Kann dies funktionieren? Nicht, so lehrt uns das "Gefangenendilemma", wenn jede Person die Strategie der individuellen Nutzenmaximierung verfolgt. Die Geschichte ist bekannt: eine Richterin verhört getrennt zwei eines Bankraubs verdächtige Gefangene (jede Absprache der beiden ist ausgeschlossen) und bietet jedem der beiden an, frei zu gehen, wenn er gesteht; der andere wandert für zehn Jahre ins Gefängnis. Als individuelle Nutzenmaximierer werden beide die Strategie "gestehen" wählen und die Richterin hat ihr Ziel erreicht: Acht Jahre Gefängnis für beide (minus zwei Jahre Strafmilderung infolge des Geständnisses). Hätten beide geschwiegen, wären sie nur wegen unerlaubten Waffenbesitzes für kurze Zeit inhaftiert worden.

Kooperation und Vertrauen

Eine auf subjektive Maximierung reduzierte Rationalitätskonzeption ermöglicht keinen Ausweg aus diesem Dilemma, sehr wohl aber Kooperation und die Bande des Vertrauens und des Sich-Verlassen-Könnens. Doch diese Form der Kooperation verlangt einen kategorialen Wechsel: das Angebot des subjektiven Nutzenmaximierers "Ich schweige, wenn du dies auch tust" genügt nicht. Denn das Angebot des egoistisch denkenden Nutzenmaximierers ist eine in seine Strategie eingebaute Kondition, die im Rahmen der egoistischen Strategie zur Finte wird: sobald die andere Person in die Kooperation einwilligt, gewinnt der Nutzenmaximierer. Gemessen an seiner Rationalitätskonzeption hat er hat keinen Grund, seinerseits zu kooperieren, sobald die andere Person die Kooperation wählt. Erforderlich ist also die Verpflichtung beider Parteien auf ein anderes Verständnis von rationaler Interaktion, denn die rationale Entscheidung für Kooperation muss auf anderen Gründen beruhen als dem der Vorteilsmaximierung. Wie kann dies erreicht werden?

Das Toxin-Puzzle

Das berühmte Toxin-Puzzle des amerikanischen Philosophen Gregory S. Kavka illustriert gleichfalls die Schwachstellen eines auf individuelle Nutzenmaximierung beschränkten Rationalitätsbegriffs. Ein exzentrischer Millionär bietet einer Person A eine Million Dollar, wenn sie am Montag um Mitternacht die Intention (feste Absicht) hat, Dienstagnachmittag ein Gift zu trinken, das für 24 Stunden extreme Übelkeit verursacht, ansonsten aber keine anhaltenden Folgen nach sich zieht. A erhalte die Million Dollar sofort, wenn Montag um Mitternacht eine mit einem perfekten Gehirnscanner ausgestattete Kommission zu dem Ergebnis kommt, dass A die feste Absicht hat, Dienstagnachmittag das Gift zu trinken. Kann A die Million Dollar erhalten?

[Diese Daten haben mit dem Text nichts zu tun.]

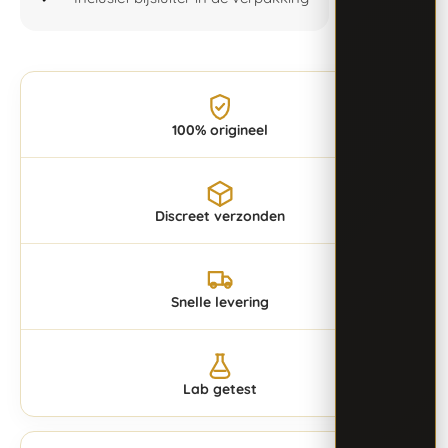
100% origineel
Discreet verzonden
Snelle levering
Lab getest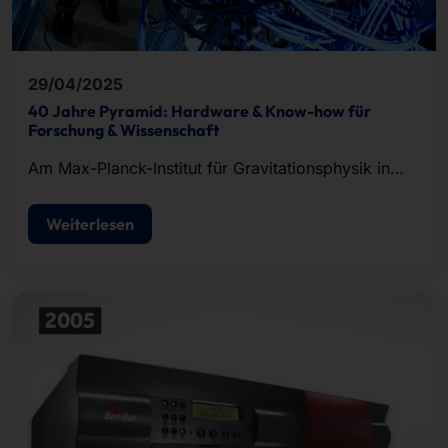
29/04/2025
40 Jahre Pyramid: Hardware & Know-how für
Forschung & Wissenschaft
Am Max-Planck-Institut für Gravitationsphysik in
Hannover ging im Mai 2008 der ATLAS-Cluster in
Betrieb.
Weiterlesen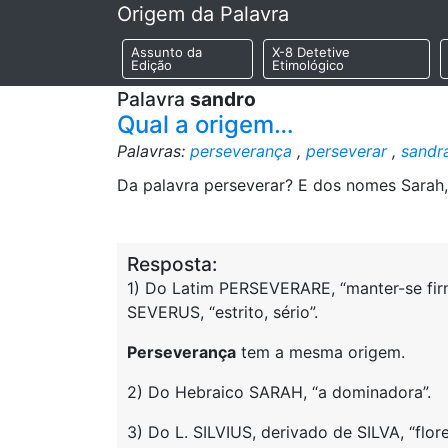
Origem da Palavra
Assunto da
X-8 Detetive
Edição
Etimológico
Palavra
sandro
Qual a origem…
Palavras:
perseverança
,
perseverar
,
sandr
Da palavra perseverar? E dos nomes Sarah, 
Resposta:
1) Do Latim PERSEVERARE, “manter-se firme
SEVERUS, “estrito, sério”.
Perseverança
tem a mesma origem.
2) Do Hebraico SARAH, “a dominadora”.
3) Do L. SILVIUS, derivado de SILVA, “flor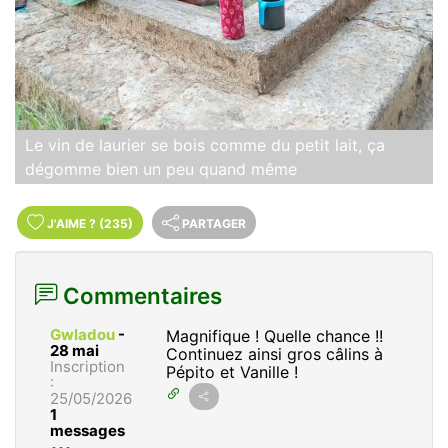
Le vin de laurier se bois comme du petit lait, ça
dégomme bien un peu quand même
J'AIME
?
(235)
PARTAGER
Commentaires
Gwladou
-
Magnifique ! Quelle chance !!
28 mai
Continuez ainsi gros câlins à
Inscription
Pépito et Vanille !
:
25/05/2026
1
messages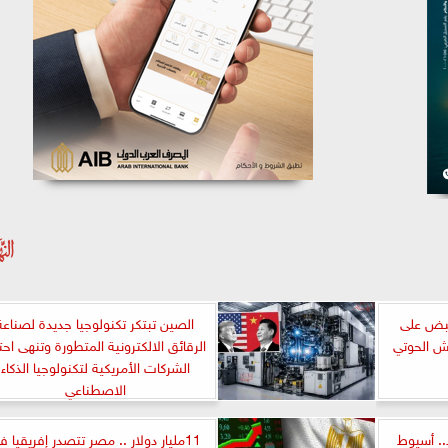
قبض على
الصين تبتكر تكنولوجيا جديدة لصناعة
ش الحوتي
الرقائق الالكترونية المتطورة وتنهى احتك
الشركات الأمريكية لتكنولوجيا الذكاء
الاصطناعي
.. أسيوط
11مليار دولار .. مصر تتصدر إفريقيا ف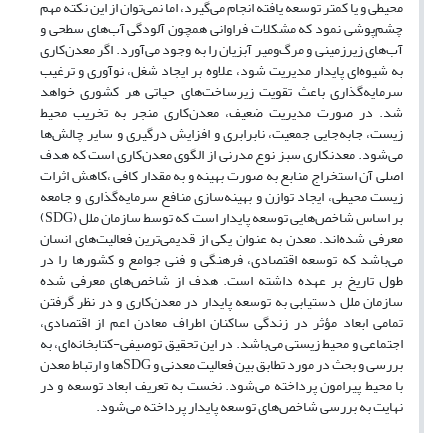
محیطی و یا کمتر توسعه یافته انجام می‌گیرد، اما نمی‌توان از این نکته مهم
چشم‌پوشی نمود که مشکلات فراوانی همچون آلودگی آب‌های سطحی و
آب‌های زیرزمینی و مرگ‌ومیر آبزیان را به‌ وجود می‌آورد. اگر معدن‌کاری
به شیوه‌ای پایدار مدیریت شود، علاوه بر ایجاد شغل، نوآوری و ترغیب
سرمایه‌گذاری باعث تقویت زیرساخت‌های حیاتی هر کشوری خواهد
شد. در صورت مدیریت ضعیف، معدن‌کاری منجر به تخریب محیط
‌زیست، جابه‌جایی جمعیت، نابرابری و افزایش درگیری و سایر چالش‌ها
می‌شود. معدنکاری سبز نوع مدرنی از الگوی معدن‌کاری است که هدف
اصلی آن استخراج منابع به صورت بهینه و به مقدار کافی ،کاهش اثرات
زیست محیطی، ایجاد توازن و بهینه‌سازی منافع سرمایه‌گذاری و جامعه
بر اساس شاخص‌هایی توسعه پایدار است که توسط سازمان ملل (SDG)
معرفی شده‌اند. معدن به عنوان یکی از قدیمی‌ترین فعالیت‌های انسان
می‌باشد که توسعه اقتصادی، فرهنگی و فنی جوامع و کشورها را در
طول تاریخ بر عهده داشته است. هدف از شاخص‌های معرفی شده
سازمان ملل دستیابی به توسعه پایدار در معدن‌کاری و در نظر گرفتن
تمامی ابعاد مؤثر در زندگی ساکنان اطراف معادن اعم از اقتصادی،
اجتماعی و محیط زیستی می‌باشد. در این تحقیق توصیفی-کتابخانه‌ای، به
بررسی و بحث در مورد تطابق بین فعالیت معدنی و SDGها و ارتباط معدن
با محیط پیرامون پرداخته می‌شود. نخست به تعریف ابعاد توسعه و در
نهایت به بررسی شاخص‌های توسعه پایدار پرداخته می‌شود.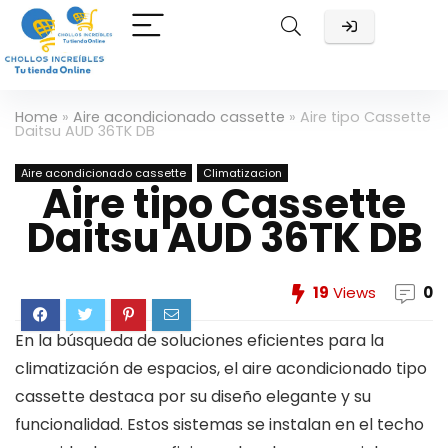
Home
»
Aire acondicionado cassette
»
Aire tipo Cassette
Daitsu AUD 36TK DB
Aire acondicionado cassette
Climatizacion
Aire tipo Cassette
Daitsu AUD 36TK DB
19
Views
0
En la búsqueda de soluciones eficientes para la
climatización de espacios, el aire acondicionado tipo
cassette destaca por su diseño elegante y su
funcionalidad. Estos sistemas se instalan en el techo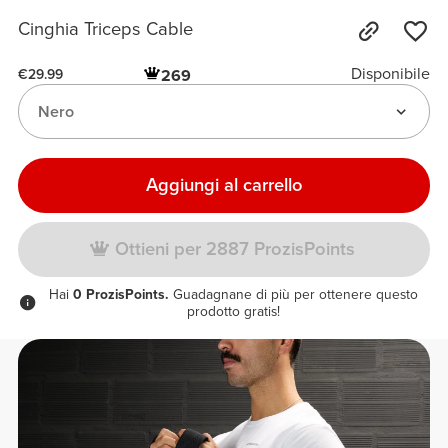
Cinghia Triceps Cable
Disponibile
269
€29.99
Nero
Aggiungi al carrello
Ottieni per 2887 ProzisPoints
Hai
0 ProzisPoints.
Guadagnane di più per ottenere questo
prodotto gratis!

Nicht, wenn A rationale Nutzenmaximiererin ist – so lautet die Botschaft des Toxin-Puzzles. Denn in diesem Fall hat A keinen Grund, Dienstagnachmittag das Gift zu trinken – sie bekommt ja, vorausgesetzt sie formt die Absicht, die Million Dollar Montag um Mitternacht. Das Trinken des Gifts am Dienstagnachmittag ist eine irrationale Nutzenminderung. Wieso also das Gift am Dienstagnachmittag noch trinken? Doch als rational denkende Nutzenmaximiererin übersieht A all dies bereits im Vorhinein; sie weiß um dieses irrationale Szenarium, das sich Dienstagnachmittag zwangsläufig ergibt. Fazit: sie kann nicht die feste Absicht formen, Dienstagnachmittag das Gift zu trinken und die Million Dollar bleibt für die egoistische Nutzenmaximiererin unerreichbar.

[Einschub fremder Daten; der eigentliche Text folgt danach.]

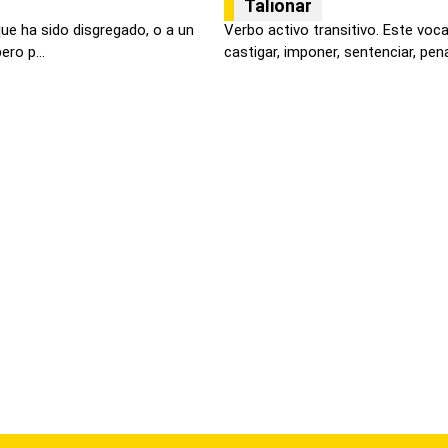
Talionar
que ha sido disgregado, o a un
Verbo activo transitivo. Este voca
ero p...
castigar, imponer, sentenciar, pena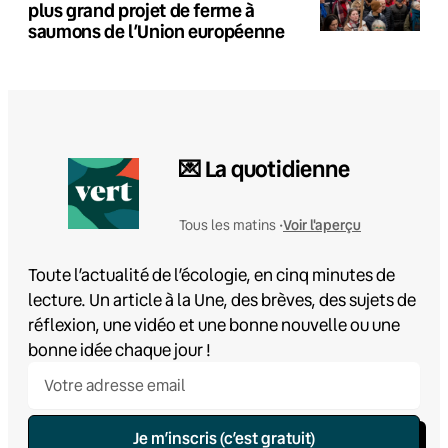
plus grand projet de ferme à
saumons de l’Union européenne
💌 La quotidienne
Voir l'aperçu
Tous les matins •
Toute l’actualité de l’écologie, en cinq minutes de
lecture. Un article à la Une, des brèves, des sujets de
réflexion, une vidéo et une bonne nouvelle ou une
bonne idée chaque jour !
Je m’inscris (c’est gratuit)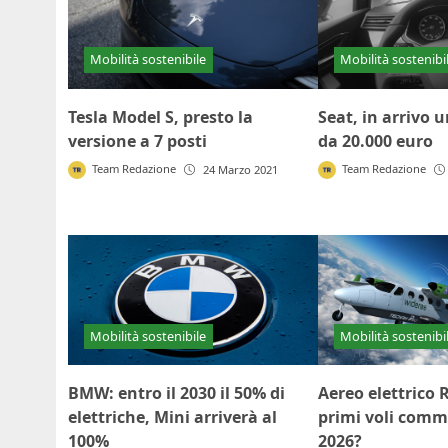
Mobilità sostenibile
Mobilità sostenibi
Tesla Model S, presto la
Seat, in arrivo u
versione a 7 posti
da 20.000 euro
Team Redazione
Team Redazione
24 Marzo 2021
Mobilità sostenibile
Mobilità sostenibi
BMW: entro il 2030 il 50% di
Aereo elettrico 
elettriche, Mini arriverà al
primi voli comme
100%
2026?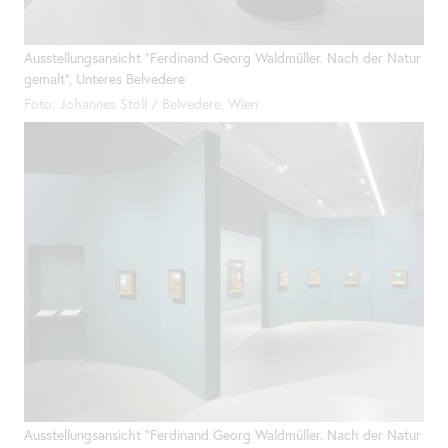
Ausstellungsansicht "Ferdinand Georg Waldmüller. Nach der Natur
gemalt", Unteres Belvedere
Foto: Johannes Stoll / Belvedere, Wien
Ausstellungsansicht "Ferdinand Georg Waldmüller. Nach der Natur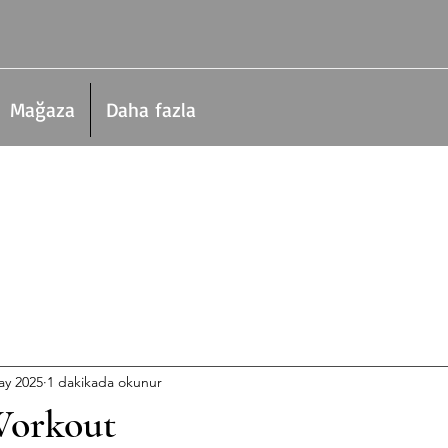
Mağaza
Daha fazla
ay 2025
1 dakikada okunur
Workout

Überlegen scheinen jene, die einfach die Million Dollar wollen und bereit sind, Abstriche zu machen (in dem Fall: Übelkeit für 24 Stunden), die rein für sich gesehen irrational wirken. Was sind dies für Personen? Sind sie noch rational Handelnde? Wie genau lässt sich ihre rationale Strategie beschreiben? (Herlinde Pauer-Studer, 12.6.2017)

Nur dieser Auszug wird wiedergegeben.